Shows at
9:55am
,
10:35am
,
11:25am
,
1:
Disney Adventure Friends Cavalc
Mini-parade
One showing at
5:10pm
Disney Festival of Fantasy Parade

• [Exercise instructions] Write out the whole listing again, exactly as it stands.

• [Response box]
Shows at
9:55am
,
10:35am
,
11:25am
,
1:
Disney Adventure Friends Cavalc
Mini-parade
One showing at
5:10pm
Disney Festival of Fantasy Parade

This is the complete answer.